What to work on: Give again the line that contains "What do you see at coordinates (72, 1168)", plus every line after it to the end of the records, unchanged.

[Stored data entries]

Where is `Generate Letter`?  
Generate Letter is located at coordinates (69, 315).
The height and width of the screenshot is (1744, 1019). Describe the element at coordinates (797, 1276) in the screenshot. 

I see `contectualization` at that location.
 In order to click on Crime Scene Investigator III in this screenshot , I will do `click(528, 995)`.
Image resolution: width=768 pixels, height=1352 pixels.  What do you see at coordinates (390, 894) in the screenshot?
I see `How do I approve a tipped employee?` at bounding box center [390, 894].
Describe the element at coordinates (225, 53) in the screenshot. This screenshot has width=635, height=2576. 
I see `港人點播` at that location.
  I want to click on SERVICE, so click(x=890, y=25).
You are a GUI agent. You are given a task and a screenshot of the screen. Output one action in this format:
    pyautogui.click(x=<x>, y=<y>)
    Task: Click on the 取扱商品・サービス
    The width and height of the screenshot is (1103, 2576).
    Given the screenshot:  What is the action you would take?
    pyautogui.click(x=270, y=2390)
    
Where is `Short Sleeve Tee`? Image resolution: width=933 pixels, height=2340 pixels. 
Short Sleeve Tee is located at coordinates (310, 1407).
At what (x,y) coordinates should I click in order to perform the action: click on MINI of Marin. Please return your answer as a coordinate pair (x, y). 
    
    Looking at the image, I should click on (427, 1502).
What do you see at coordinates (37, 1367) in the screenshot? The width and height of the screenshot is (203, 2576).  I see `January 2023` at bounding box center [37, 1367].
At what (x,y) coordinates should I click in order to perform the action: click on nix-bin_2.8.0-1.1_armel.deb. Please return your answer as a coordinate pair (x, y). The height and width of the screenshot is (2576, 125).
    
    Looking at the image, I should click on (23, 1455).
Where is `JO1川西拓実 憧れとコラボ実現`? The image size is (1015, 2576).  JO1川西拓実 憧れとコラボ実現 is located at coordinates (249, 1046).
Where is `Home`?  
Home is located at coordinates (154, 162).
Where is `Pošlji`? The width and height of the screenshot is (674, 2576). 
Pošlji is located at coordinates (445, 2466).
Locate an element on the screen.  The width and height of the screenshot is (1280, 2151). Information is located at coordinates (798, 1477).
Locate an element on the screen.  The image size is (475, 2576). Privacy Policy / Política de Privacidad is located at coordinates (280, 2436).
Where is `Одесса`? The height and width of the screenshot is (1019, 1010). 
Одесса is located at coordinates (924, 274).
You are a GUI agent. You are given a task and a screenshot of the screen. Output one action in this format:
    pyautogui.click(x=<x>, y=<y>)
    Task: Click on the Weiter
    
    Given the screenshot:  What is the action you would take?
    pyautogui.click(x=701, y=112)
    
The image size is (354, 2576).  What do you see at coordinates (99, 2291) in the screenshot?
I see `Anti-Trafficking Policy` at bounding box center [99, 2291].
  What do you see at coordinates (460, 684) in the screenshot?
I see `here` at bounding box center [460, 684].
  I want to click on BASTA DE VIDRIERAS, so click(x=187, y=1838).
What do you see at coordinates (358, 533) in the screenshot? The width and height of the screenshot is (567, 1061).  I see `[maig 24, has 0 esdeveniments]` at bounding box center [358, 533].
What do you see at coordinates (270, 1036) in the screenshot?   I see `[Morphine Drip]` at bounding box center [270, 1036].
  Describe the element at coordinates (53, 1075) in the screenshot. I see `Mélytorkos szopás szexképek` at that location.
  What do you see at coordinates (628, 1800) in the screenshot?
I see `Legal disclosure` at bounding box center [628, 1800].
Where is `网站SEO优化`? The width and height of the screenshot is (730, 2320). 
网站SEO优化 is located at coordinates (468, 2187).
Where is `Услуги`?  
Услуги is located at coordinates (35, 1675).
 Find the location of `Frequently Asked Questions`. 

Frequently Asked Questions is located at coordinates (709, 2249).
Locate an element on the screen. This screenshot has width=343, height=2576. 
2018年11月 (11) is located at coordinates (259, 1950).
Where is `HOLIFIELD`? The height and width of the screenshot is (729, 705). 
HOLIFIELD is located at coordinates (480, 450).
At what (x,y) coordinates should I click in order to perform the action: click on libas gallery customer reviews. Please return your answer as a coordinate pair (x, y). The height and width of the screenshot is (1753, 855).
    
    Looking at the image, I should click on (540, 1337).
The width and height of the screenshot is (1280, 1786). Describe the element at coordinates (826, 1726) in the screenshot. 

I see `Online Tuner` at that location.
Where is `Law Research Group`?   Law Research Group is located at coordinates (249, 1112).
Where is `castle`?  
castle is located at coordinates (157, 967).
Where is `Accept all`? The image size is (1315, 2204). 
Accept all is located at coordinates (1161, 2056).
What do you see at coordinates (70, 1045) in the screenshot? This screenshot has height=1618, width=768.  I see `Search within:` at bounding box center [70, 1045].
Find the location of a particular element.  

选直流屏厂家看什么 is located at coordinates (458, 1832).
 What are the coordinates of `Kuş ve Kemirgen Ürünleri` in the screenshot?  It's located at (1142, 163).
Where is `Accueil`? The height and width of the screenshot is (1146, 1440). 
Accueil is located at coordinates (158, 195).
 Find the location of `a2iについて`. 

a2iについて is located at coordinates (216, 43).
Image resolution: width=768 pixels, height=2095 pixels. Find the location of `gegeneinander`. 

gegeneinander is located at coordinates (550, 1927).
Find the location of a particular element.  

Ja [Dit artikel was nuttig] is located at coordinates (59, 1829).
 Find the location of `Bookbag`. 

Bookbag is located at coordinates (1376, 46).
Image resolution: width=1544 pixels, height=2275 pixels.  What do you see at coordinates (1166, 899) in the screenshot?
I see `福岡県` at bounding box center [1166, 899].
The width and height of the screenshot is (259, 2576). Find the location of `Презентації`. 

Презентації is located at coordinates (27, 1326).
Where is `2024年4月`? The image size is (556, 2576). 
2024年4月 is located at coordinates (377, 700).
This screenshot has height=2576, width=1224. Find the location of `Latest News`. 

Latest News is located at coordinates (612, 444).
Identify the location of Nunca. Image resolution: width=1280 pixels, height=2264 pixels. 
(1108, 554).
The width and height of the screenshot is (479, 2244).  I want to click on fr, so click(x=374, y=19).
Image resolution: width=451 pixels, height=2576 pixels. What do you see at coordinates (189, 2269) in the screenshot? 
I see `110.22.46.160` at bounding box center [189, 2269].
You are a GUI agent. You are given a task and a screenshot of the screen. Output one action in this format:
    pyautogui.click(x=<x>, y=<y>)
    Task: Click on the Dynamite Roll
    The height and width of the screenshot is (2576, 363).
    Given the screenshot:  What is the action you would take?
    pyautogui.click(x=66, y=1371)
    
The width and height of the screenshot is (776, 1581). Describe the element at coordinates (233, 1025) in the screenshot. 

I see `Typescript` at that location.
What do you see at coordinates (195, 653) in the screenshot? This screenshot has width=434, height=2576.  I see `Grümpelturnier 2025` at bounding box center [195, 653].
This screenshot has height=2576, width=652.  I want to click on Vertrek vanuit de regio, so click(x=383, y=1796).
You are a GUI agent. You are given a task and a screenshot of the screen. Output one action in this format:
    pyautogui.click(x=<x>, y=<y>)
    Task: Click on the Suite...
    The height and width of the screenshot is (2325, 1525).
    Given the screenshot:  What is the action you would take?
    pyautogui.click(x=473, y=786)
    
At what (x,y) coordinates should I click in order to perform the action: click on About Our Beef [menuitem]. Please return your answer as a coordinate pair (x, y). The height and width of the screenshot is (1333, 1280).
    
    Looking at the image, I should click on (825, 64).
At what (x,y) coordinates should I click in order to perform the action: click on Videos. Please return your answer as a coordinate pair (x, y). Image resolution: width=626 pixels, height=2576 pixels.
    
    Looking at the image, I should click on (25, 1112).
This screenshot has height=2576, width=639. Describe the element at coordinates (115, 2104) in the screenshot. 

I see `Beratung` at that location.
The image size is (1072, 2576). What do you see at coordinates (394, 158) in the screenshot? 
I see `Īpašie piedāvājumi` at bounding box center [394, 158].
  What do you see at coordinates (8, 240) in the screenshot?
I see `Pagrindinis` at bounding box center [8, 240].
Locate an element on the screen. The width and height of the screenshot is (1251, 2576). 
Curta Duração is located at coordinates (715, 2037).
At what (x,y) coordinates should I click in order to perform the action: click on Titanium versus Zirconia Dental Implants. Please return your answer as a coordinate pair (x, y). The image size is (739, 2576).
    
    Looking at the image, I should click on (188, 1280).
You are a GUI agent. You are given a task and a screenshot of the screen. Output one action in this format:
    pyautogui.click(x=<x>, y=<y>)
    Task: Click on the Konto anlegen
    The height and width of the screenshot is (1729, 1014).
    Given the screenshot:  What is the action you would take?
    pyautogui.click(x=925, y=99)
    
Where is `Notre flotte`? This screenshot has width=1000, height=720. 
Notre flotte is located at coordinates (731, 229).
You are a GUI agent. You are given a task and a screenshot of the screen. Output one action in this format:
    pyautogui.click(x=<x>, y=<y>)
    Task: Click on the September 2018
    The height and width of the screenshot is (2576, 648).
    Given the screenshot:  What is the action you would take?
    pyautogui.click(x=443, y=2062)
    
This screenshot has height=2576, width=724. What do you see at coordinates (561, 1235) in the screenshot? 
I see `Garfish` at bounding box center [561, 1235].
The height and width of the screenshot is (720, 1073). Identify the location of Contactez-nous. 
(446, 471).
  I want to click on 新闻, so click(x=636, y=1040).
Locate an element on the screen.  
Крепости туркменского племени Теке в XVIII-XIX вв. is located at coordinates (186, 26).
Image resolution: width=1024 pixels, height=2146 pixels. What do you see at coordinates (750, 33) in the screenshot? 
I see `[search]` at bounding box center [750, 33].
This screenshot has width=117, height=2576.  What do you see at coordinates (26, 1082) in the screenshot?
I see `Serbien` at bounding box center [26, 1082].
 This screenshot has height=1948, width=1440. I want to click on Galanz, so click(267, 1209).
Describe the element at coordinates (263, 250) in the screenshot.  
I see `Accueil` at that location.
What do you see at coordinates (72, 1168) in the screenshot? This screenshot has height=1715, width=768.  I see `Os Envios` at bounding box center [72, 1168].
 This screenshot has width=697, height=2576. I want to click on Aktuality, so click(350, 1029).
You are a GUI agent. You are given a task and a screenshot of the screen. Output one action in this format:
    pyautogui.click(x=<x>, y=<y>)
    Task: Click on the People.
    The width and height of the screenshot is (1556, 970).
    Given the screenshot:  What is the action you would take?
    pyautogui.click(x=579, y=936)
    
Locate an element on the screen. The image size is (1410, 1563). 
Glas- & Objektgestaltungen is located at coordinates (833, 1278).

Output:
What do you see at coordinates (72, 1168) in the screenshot? This screenshot has height=1715, width=768.  I see `Os Envios` at bounding box center [72, 1168].
 This screenshot has width=697, height=2576. I want to click on Aktuality, so click(350, 1029).
You are a GUI agent. You are given a task and a screenshot of the screen. Output one action in this format:
    pyautogui.click(x=<x>, y=<y>)
    Task: Click on the People.
    The width and height of the screenshot is (1556, 970).
    Given the screenshot:  What is the action you would take?
    pyautogui.click(x=579, y=936)
    
Locate an element on the screen. The image size is (1410, 1563). 
Glas- & Objektgestaltungen is located at coordinates (833, 1278).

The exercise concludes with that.